Carnivorous Plants
HorticultureCarnivorous Plants, INTL
Mineral composition
| mg/L | |
|---|---|
| Calcium | 3 |
| Magnesium | 1 |
| Sodium | 2 |
| Sulfate | 2 |
| Chloride | 2 |
| Bicarbonate | 5 |
Mixing Recipe
Why this water matters
Venus flytraps, sundews, and pitcher plants evolved in nutrient-poor bogs where the water contains almost nothing. Their roots are adapted to an environment where total dissolved solids rarely exceed 30 ppm. Tap water in most of the UK, with its calcium and bicarbonate, will kill them. Not slowly, not maybe: mineral-rich water causes root burn, stunts growth, and eventually kills the plant.
The mechanism is straightforward. Carnivorous plants get their nutrients from insects, not from the soil or water. Their root systems are designed to anchor the plant and absorb water, not to filter or regulate mineral uptake. When you water them with hard tap water, the calcium, magnesium, and bicarbonate accumulate in the growing medium (usually sphagnum peat or perlite). The salts build up with each watering cycle because the plant cannot process or expel them. Within weeks, the roots are sitting in a mineral concentration their biology was never designed to handle.

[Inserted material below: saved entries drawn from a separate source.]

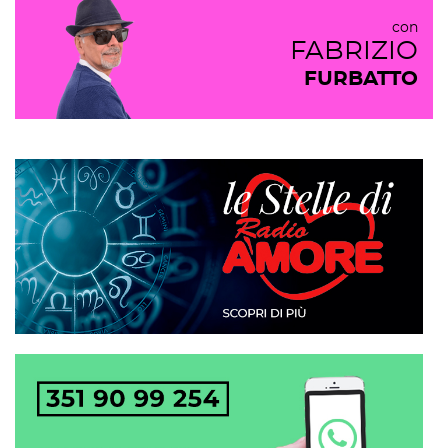
con
FABRIZIO
FURBATTO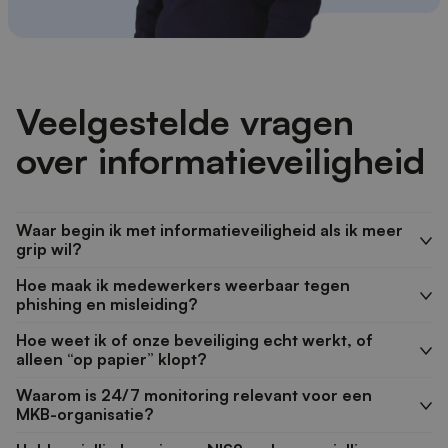
Veelgestelde vragen
over informatieveiligheid
Waar begin ik met informatieveiligheid als ik meer
grip wil?
Hoe maak ik medewerkers weerbaar tegen
phishing en misleiding?
Hoe weet ik of onze beveiliging echt werkt, of
alleen “op papier” klopt?
Waarom is 24/7 monitoring relevant voor een
MKB-organisatie?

The universal care advice across every carnivorous plant society and nursery is the same: use rainwater, distilled water, or reverse-osmosis water. The International Carnivorous Plant Society recommends water with TDS under 50 ppm. Most experienced growers aim for under 30. Venus flytraps and sundews (Drosera) are the most sensitive; Sarracenia (trumpet pitchers) are somewhat more tolerant; tropical Nepenthes are the most forgiving, but even they do better in low-mineral water. This profile targets a TDS of roughly 15 ppm, which is close to what clean rainwater or a basic RO filter delivers. If The Water Dictionary's tap water lookup tells you your water is 280 mg/L hardness, this profile is telling you why your Venus flytrap is dying.